In rodent studies, Semax administration has been associated with:

• Hippocampal BDNF elevation: Multiple independent groups have reported 1.5- to 3-fold increases in hippocampal BDNF mRNA and protein levels following Semax administration in rats, with effects observed within hours of a single dose and persisting for up to 24 hours in some protocols.
• Enhanced LTP in hippocampal slice preparations: Consistent with its BDNF-upregulating activity, Semax has been shown to facilitate LTP induction in hippocampal CA1 slices — a well-validated electrophysiological correlate of synaptic memory mechanisms.
• Neuroprotection in ischaemia models: Semax has been extensively studied in rodent stroke models, where it has demonstrated reductions in infarct volume, attenuation of peri-infarct excitotoxicity, and improved behavioural recovery scores. These findings underpinned its clinical registration in Russia as a nasal spray adjunct in ischaemic stroke management — a regulatory approval that provides an important E-E-A-T anchor for its safety characterisation in humans, though human data remain limited by Western regulatory standards.
• NGF pathway modulation: In addition to BDNF, Semax has been reported to modulate nerve growth factor (NGF) expression in basal forebrain cholinergic nuclei — regions with direct relevance to attentional processing and memory encoding.
• Dopaminergic activity: Semax interacts with the dopaminergic system in a manner consistent with mild psychostimulant-like activity in some assay formats, including increased locomotor exploration and enhanced performance on novel object recognition tasks. These effects are considerably milder than classical stimulants and are not accompanied by sensitisation in repeat-dosing protocols studied to date.
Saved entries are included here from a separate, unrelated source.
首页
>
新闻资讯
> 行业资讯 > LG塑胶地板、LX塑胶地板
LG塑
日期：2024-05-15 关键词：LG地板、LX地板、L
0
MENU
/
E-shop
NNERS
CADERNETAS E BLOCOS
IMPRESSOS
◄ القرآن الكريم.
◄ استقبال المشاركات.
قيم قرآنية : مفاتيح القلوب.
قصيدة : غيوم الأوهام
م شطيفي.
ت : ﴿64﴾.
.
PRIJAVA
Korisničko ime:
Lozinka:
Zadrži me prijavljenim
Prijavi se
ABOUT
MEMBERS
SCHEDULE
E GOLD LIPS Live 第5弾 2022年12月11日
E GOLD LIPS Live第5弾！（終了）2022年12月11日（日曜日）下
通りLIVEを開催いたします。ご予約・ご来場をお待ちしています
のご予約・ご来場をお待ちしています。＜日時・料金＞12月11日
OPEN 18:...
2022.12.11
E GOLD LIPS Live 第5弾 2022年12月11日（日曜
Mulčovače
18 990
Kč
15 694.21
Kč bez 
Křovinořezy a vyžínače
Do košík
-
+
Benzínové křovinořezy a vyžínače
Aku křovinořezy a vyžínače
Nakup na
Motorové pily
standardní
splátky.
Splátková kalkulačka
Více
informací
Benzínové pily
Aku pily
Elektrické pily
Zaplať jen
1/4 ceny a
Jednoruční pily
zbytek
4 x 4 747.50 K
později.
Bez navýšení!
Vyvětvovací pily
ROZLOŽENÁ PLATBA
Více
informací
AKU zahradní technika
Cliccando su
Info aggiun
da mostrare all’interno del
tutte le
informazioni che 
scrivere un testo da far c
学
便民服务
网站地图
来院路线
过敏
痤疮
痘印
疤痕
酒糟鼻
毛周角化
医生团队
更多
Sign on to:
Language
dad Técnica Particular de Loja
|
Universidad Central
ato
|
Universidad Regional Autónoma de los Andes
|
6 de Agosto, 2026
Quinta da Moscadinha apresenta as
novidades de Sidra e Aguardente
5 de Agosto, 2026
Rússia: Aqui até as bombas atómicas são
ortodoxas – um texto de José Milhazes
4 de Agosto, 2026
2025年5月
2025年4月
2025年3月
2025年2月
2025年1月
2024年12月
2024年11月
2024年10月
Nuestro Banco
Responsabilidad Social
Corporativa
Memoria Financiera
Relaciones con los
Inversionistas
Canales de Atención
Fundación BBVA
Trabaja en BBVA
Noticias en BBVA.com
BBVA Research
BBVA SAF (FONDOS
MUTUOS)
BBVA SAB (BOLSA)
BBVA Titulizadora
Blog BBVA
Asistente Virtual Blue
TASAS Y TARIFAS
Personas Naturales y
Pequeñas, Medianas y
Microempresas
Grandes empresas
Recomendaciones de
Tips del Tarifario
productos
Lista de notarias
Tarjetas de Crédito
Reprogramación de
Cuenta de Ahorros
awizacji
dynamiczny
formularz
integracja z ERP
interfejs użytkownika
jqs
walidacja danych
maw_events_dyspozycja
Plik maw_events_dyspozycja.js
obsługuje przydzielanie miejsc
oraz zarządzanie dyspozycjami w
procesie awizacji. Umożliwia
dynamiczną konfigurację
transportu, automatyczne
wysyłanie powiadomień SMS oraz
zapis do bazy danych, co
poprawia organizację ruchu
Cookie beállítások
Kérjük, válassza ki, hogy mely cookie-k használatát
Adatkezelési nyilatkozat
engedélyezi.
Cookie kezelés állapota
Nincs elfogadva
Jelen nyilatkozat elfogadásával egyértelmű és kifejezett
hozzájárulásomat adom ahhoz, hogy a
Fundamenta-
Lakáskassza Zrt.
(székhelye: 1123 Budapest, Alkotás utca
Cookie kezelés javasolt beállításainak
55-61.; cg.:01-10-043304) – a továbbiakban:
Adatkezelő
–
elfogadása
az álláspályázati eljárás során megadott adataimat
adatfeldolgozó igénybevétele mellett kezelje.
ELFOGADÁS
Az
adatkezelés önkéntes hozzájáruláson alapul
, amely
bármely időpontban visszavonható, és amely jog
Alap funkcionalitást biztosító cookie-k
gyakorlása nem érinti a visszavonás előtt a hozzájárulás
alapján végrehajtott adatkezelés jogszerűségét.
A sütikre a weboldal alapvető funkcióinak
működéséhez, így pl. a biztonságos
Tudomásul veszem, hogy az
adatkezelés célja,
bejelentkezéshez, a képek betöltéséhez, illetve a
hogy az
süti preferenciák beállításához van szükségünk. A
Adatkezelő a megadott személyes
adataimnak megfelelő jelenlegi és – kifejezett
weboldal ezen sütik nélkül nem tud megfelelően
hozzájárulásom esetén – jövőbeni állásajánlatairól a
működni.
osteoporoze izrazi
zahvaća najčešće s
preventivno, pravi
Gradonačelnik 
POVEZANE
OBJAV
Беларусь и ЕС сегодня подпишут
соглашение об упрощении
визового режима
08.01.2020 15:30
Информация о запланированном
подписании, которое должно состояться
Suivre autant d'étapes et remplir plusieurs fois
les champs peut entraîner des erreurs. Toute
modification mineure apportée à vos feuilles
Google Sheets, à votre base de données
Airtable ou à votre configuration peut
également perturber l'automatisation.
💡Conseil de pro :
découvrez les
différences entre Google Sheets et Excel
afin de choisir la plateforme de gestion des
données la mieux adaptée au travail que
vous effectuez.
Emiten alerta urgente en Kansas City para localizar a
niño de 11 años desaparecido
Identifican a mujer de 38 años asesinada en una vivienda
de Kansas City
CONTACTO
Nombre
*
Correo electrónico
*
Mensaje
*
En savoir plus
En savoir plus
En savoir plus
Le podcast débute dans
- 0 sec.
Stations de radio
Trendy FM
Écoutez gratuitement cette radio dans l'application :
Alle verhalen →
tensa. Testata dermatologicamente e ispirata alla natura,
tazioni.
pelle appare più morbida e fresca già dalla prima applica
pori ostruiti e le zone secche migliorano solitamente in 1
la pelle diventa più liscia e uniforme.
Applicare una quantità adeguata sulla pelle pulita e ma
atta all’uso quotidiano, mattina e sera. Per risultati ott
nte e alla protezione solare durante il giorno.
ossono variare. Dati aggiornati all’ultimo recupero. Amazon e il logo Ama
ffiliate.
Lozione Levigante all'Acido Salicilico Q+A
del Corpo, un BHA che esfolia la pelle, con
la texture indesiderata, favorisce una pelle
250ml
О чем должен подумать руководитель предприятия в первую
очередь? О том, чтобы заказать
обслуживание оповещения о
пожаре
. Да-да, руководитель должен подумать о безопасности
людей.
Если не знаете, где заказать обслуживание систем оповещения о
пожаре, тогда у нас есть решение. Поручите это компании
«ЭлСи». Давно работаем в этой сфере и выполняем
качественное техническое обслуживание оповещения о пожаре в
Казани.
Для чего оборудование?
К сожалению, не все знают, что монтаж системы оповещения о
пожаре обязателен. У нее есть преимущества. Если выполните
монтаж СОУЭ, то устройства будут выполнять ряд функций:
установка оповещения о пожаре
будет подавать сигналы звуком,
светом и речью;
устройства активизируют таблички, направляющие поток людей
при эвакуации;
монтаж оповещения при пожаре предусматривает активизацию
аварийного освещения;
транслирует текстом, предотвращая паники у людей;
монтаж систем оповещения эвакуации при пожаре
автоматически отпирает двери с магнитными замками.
Biohacker’s Semax capsules are formulated with enteric protection to address the oral bioavailability challenges inherent in peptide compounds (see below). Each batch is independently third-party tested; COAs are published at biohacker.dev-up.click/coas/.

Head-to-Head: Selank vs Semax Research Profiles

The two peptides are frequently discussed together because their research profiles are complementary rather than redundant. The table below summarises the key distinguishing characteristics.

The logic behind studying them in combination is straightforward: anxiety and cognitive impairment frequently co-occur, and the mechanisms underlying them — HPA dysregulation, reduced GABAergic tone, diminished BDNF signalling — interact bidirectionally. A research protocol that modulates both axes simultaneously may yield more ecologically valid data on stress-cognition interactions than either compound alone.